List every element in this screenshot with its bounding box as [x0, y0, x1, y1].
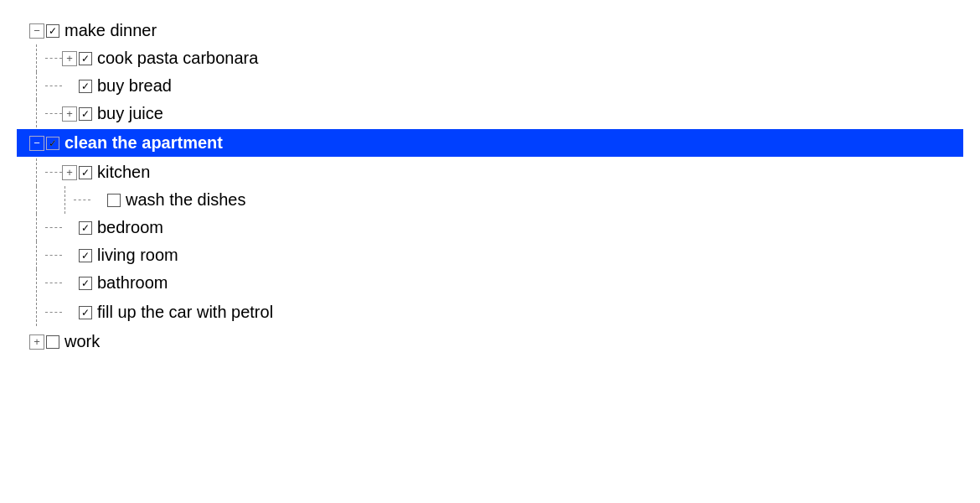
expander-cook-pasta[interactable] — [62, 51, 77, 66]
checkbox-fill-car[interactable] — [79, 306, 92, 319]
checkbox-living-room[interactable] — [79, 249, 92, 262]
label-buy-juice: buy juice — [97, 104, 163, 123]
checkbox-buy-bread[interactable] — [79, 80, 92, 93]
expander-buy-juice[interactable] — [62, 106, 77, 122]
label-fill-car: fill up the car with petrol — [97, 303, 273, 322]
checkbox-buy-juice[interactable] — [79, 107, 92, 121]
tree-row-bathroom[interactable]: bathroom — [17, 269, 963, 297]
label-clean-apartment: clean the apartment — [64, 133, 223, 153]
tree-row-kitchen[interactable]: kitchen — [17, 158, 963, 186]
tree-row-buy-bread[interactable]: buy bread — [17, 72, 963, 100]
label-cook-pasta: cook pasta carbonara — [97, 49, 258, 68]
checkbox-kitchen[interactable] — [79, 166, 92, 179]
expander-work[interactable] — [29, 334, 44, 350]
label-kitchen: kitchen — [97, 163, 150, 182]
expander-make-dinner[interactable] — [29, 23, 44, 39]
tree-row-cook-pasta[interactable]: cook pasta carbonara — [17, 44, 963, 72]
label-bedroom: bedroom — [97, 218, 163, 237]
checkbox-clean-apartment[interactable]: ✓ — [46, 137, 59, 150]
expander-clean-apartment[interactable] — [29, 136, 44, 151]
checkbox-wash-dishes[interactable] — [107, 194, 121, 207]
tree-row-living-room[interactable]: living room — [17, 241, 963, 269]
checkbox-make-dinner[interactable] — [46, 24, 59, 38]
checkbox-bedroom[interactable] — [79, 221, 92, 235]
label-buy-bread: buy bread — [97, 76, 172, 96]
label-work: work — [64, 332, 100, 351]
tree-row-bedroom[interactable]: bedroom — [17, 214, 963, 241]
tree-view: make dinner cook pasta carbonara buy bre… — [0, 8, 980, 364]
tree-row-wash-dishes[interactable]: wash the dishes — [17, 186, 963, 214]
tree-row-work[interactable]: work — [17, 328, 963, 355]
tree-row-buy-juice[interactable]: buy juice — [17, 100, 963, 127]
label-bathroom: bathroom — [97, 273, 168, 293]
label-living-room: living room — [97, 246, 178, 265]
expander-kitchen[interactable] — [62, 165, 77, 180]
tree-row-clean-apartment[interactable]: ✓ clean the apartment — [17, 129, 963, 157]
checkbox-bathroom[interactable] — [79, 277, 92, 290]
label-make-dinner: make dinner — [64, 21, 157, 40]
tree-row-make-dinner[interactable]: make dinner — [17, 17, 963, 44]
label-wash-dishes: wash the dishes — [126, 190, 245, 210]
checkbox-work[interactable] — [46, 335, 59, 349]
checkbox-cook-pasta[interactable] — [79, 52, 92, 65]
tree-row-fill-car[interactable]: fill up the car with petrol — [17, 298, 963, 326]
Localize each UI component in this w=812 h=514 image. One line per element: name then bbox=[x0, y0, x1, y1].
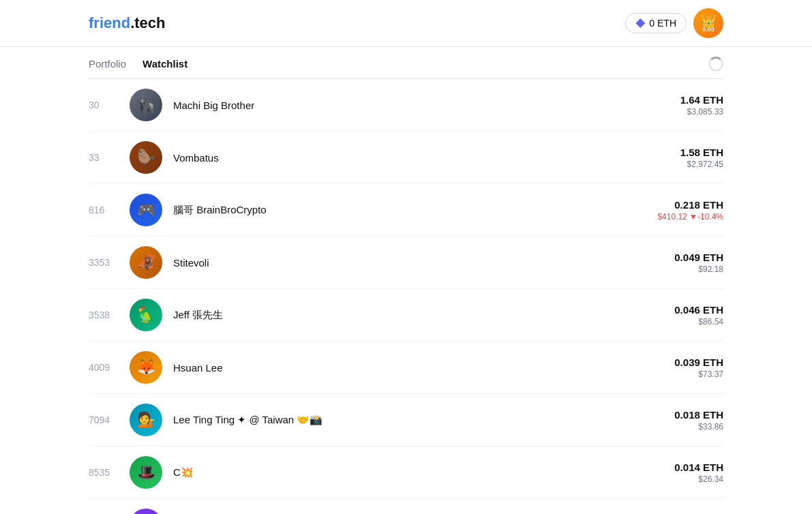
list-item[interactable]: 7094 💁 Lee Ting Ting ✦ @ Taiwan 🤝📸 0.018… bbox=[89, 394, 723, 447]
list-value: 0.046 ETH $86.54 bbox=[674, 304, 723, 327]
list-name: Hsuan Lee bbox=[173, 362, 674, 374]
list-value: 1.58 ETH $2,972.45 bbox=[680, 147, 723, 169]
list-rank: 33 bbox=[89, 152, 130, 163]
list-item[interactable]: 4009 🦊 Hsuan Lee 0.039 ETH $73.37 bbox=[89, 342, 723, 394]
list-usd: $73.37 bbox=[674, 369, 723, 379]
list-value: 0.049 ETH $92.18 bbox=[674, 252, 723, 274]
list-rank: 3538 bbox=[89, 309, 130, 320]
eth-diamond-icon bbox=[635, 18, 645, 28]
list-usd: $92.18 bbox=[674, 264, 723, 274]
logo-friend-text: friend bbox=[89, 14, 130, 31]
header: friend.tech 0 ETH 👑 0.00 bbox=[0, 0, 812, 47]
list-avatar: 🦜 bbox=[130, 299, 162, 331]
list-avatar: 🎩 bbox=[130, 456, 162, 489]
list-usd: $3,085.33 bbox=[680, 107, 723, 117]
list-avatar: 🦊 bbox=[130, 351, 162, 384]
list-name: 腦哥 BrainBroCrypto bbox=[173, 204, 657, 217]
list-item[interactable]: 33 🦫 Vombatus 1.58 ETH $2,972.45 bbox=[89, 132, 723, 184]
list-name: Jeff 張先生 bbox=[173, 309, 674, 322]
list-value: 0.014 ETH $26.34 bbox=[674, 462, 723, 484]
list-name: Machi Big Brother bbox=[173, 100, 680, 111]
logo[interactable]: friend.tech bbox=[89, 14, 166, 32]
list-rank: 8535 bbox=[89, 467, 130, 478]
list-value: 0.218 ETH $410.12 ▼-10.4% bbox=[657, 199, 723, 222]
list-eth: 1.58 ETH bbox=[680, 147, 723, 158]
list-eth: 0.046 ETH bbox=[674, 304, 723, 316]
list-eth: 0.039 ETH bbox=[674, 357, 723, 368]
logo-tech-text: tech bbox=[134, 14, 165, 31]
watchlist: 30 🦍 Machi Big Brother 1.64 ETH $3,085.3… bbox=[0, 79, 812, 514]
list-value: 0.039 ETH $73.37 bbox=[674, 357, 723, 379]
list-avatar: 🎭 bbox=[130, 509, 162, 514]
loading-spinner bbox=[708, 57, 723, 72]
header-right: 0 ETH 👑 0.00 bbox=[625, 8, 723, 38]
list-usd: $33.86 bbox=[674, 422, 723, 432]
list-item[interactable]: 3353 🦧 Stitevoli 0.049 ETH $92.18 bbox=[89, 237, 723, 289]
list-avatar: 🦍 bbox=[130, 89, 162, 121]
tab-watchlist[interactable]: Watchlist bbox=[142, 58, 187, 71]
list-name: Stitevoli bbox=[173, 257, 674, 269]
list-name: Lee Ting Ting ✦ @ Taiwan 🤝📸 bbox=[173, 414, 674, 426]
list-avatar: 🦧 bbox=[130, 246, 162, 279]
eth-balance-button[interactable]: 0 ETH bbox=[625, 13, 687, 33]
list-usd-change: $410.12 ▼-10.4% bbox=[657, 212, 723, 222]
list-name: C💥 bbox=[173, 466, 674, 479]
list-eth: 1.64 ETH bbox=[680, 94, 723, 106]
list-value: 0.018 ETH $33.86 bbox=[674, 409, 723, 432]
list-value: 1.64 ETH $3,085.33 bbox=[680, 94, 723, 117]
list-item[interactable]: 8535 🎩 C💥 0.014 ETH $26.34 bbox=[89, 447, 723, 499]
list-rank: 3353 bbox=[89, 257, 130, 268]
list-eth: 0.218 ETH bbox=[657, 199, 723, 211]
nav-tabs: Portfolio Watchlist bbox=[89, 58, 187, 71]
list-rank: 7094 bbox=[89, 414, 130, 425]
nav: Portfolio Watchlist bbox=[0, 47, 812, 78]
list-rank: 816 bbox=[89, 205, 130, 215]
crown-icon: 👑 bbox=[701, 14, 716, 27]
list-name: Vombatus bbox=[173, 152, 680, 164]
list-usd: $26.34 bbox=[674, 474, 723, 484]
list-usd: $86.54 bbox=[674, 317, 723, 327]
crown-badge[interactable]: 👑 0.00 bbox=[693, 8, 723, 38]
list-usd: $2,972.45 bbox=[680, 160, 723, 169]
list-eth: 0.018 ETH bbox=[674, 409, 723, 421]
crown-value: 0.00 bbox=[702, 27, 715, 33]
list-item[interactable]: 30 🦍 Machi Big Brother 1.64 ETH $3,085.3… bbox=[89, 79, 723, 132]
list-rank: 4009 bbox=[89, 362, 130, 373]
list-item[interactable]: 816 🎮 腦哥 BrainBroCrypto 0.218 ETH $410.1… bbox=[89, 184, 723, 237]
list-item[interactable]: 3538 🦜 Jeff 張先生 0.046 ETH $86.54 bbox=[89, 289, 723, 342]
list-item[interactable]: 15485 🎭 Tokuzo.eth 0.008 ETH $15.05 bbox=[89, 499, 723, 514]
list-rank: 30 bbox=[89, 100, 130, 110]
list-avatar: 🎮 bbox=[130, 194, 162, 226]
list-eth: 0.014 ETH bbox=[674, 462, 723, 473]
list-avatar: 🦫 bbox=[130, 141, 162, 174]
list-eth: 0.049 ETH bbox=[674, 252, 723, 263]
tab-portfolio[interactable]: Portfolio bbox=[89, 58, 126, 71]
list-avatar: 💁 bbox=[130, 404, 162, 436]
eth-balance-label: 0 ETH bbox=[649, 18, 676, 29]
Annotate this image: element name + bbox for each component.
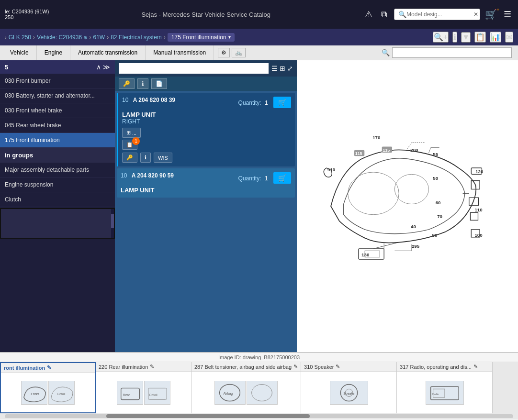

— TASK REQUIREMENTS —
Across the data, find each line that has "petrol" in it and copy that line.

— TASK SOLUTION —
label-fill-car: fill up the car with petrol — [97, 303, 273, 322]
tree-row-fill-car[interactable]: fill up the car with petrol — [17, 298, 963, 326]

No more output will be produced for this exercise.